Below in pieces is Gov. Christie’s entire single paragraph press release following his second AC Summit on Wednesday, with comments.
“For the people in that room, which-who represented the majority of the stakeholders in this city and the region…” Christie did not release a list of attendees. It is likely there were plenty of politicians, casino owners and some union members. It is unlikely that those most affected – unemployed residents, homeowners, small business owners and providers of food, homeless shelters, medical care, and job retraining – were represented. Christie has frequently referred to the matter as a “casino problem” but not a “people problem.”
“there is a sense of urgency among the people around that table.” If there is such a sense of urgency why were the suggestions for actions to be taken not released Thursday as Christie promised? For a crisis which started in 2005 when casino revenue began its sharp decline, why does Christie nor his administration yet have an action plan?
“There is no one-I shouldn’t say no one, but there’s very few that want to look at playing the blame game and rationalize what’s happened here.” He himself plays the “blame game” when he becomes self-righteous about United Airlines’ business decision that continuing service to AC’s airport is not financially viable. By suggesting at his press conference that he may seek a state-appointed emergency manager, he is pointing blame at Mayor Guardian and City Hall. Casino Revenue Fund Taxes and Fees paid in FY2005 were $474 million and in 2014 were $221 million – hardly Guardian’s or City Hall’s fault.

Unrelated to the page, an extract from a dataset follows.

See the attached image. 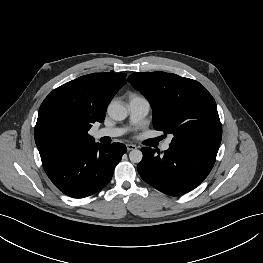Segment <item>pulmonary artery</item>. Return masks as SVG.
<instances>
[{"instance_id":"obj_1","label":"pulmonary artery","mask_w":263,"mask_h":263,"mask_svg":"<svg viewBox=\"0 0 263 263\" xmlns=\"http://www.w3.org/2000/svg\"><path fill=\"white\" fill-rule=\"evenodd\" d=\"M150 109L149 101L143 96H131L129 99L130 124L136 125L141 123L147 116ZM126 128L108 127L100 128L94 131V137L99 139L102 137H117L126 132ZM171 138L167 139L163 145V150H168Z\"/></svg>"}]
</instances>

“Everybody understands that the situation is grave.” He said this back in August when he called for the first A C Summit to be held on September 8 and then kicked decisions down the road to the second summit. Now he says decisions will be reached within the next two months. In the meantime in September, the largest over-the-year U. S. decrease in employment occurred in the Atlantic City Area.
“and with rare exception everybody is committed to not looking backwards but looking forwards and what we need to do.” With four casinos closing this year, and maybe a fifth (Taj Mahal) by the end of the year, looking backwards only reveals that Christie’s 2010 action plan was and continues to be unsuccessful. Total Gaming Wins from the industry after casinos started closing reflect continuing decreases in September and October in comparison with the same 2013 months.
Senate President Sweeney and others have proffered recommendations, but AC continues sinking with an absent, slow-moving and indecisive captain. The few casinos remaining after this crisis may do OK but how about the people? When will the captain get off the deck chairs and propose a plan to strengthen AC’s economy?